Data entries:

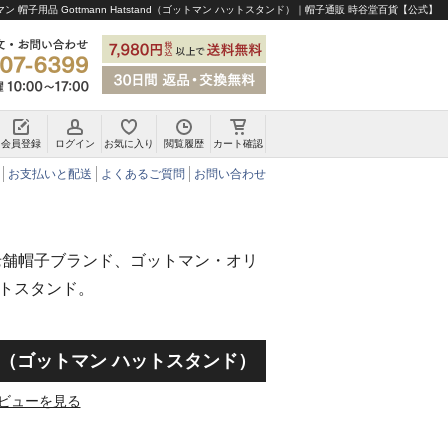
ン 帽子用品 Gottmann Hatstand（ゴットマン ハットスタンド）｜帽子通販 時谷堂百貨【公式】
会員登録
ログイン
お気に入り
閲覧履歴
カート確認
チロリアンハット・アルペンハット
お支払いと配送
よくあるご質問
お問い合わせ
の老舗帽子ブランド、ゴットマン・オリ
トスタンド。
stand（ゴットマン ハットスタンド）
ビューを見る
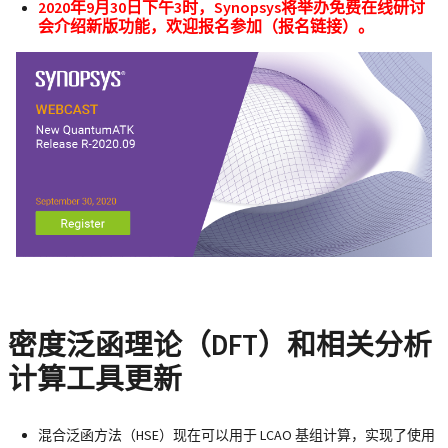
2020年9月30日下午3时，Synopsys将举办免费在线研讨
会介绍新版功能，欢迎报名参加（
报名链接
）。
密度泛函理论（DFT）和相关分析
计算工具更新
混合泛函方法（HSE）现在可以用于 LCAO 基组计算，实现了使用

> [Instructions for the task] Each line of the data that contains "ハットスタンド" belongs in the answer.

> [Output for this exercise]
ン 帽子用品 Gottmann Hatstand（ゴットマン ハットスタンド）｜帽子通販 時谷堂百貨【公式】
stand（ゴットマン ハットスタンド）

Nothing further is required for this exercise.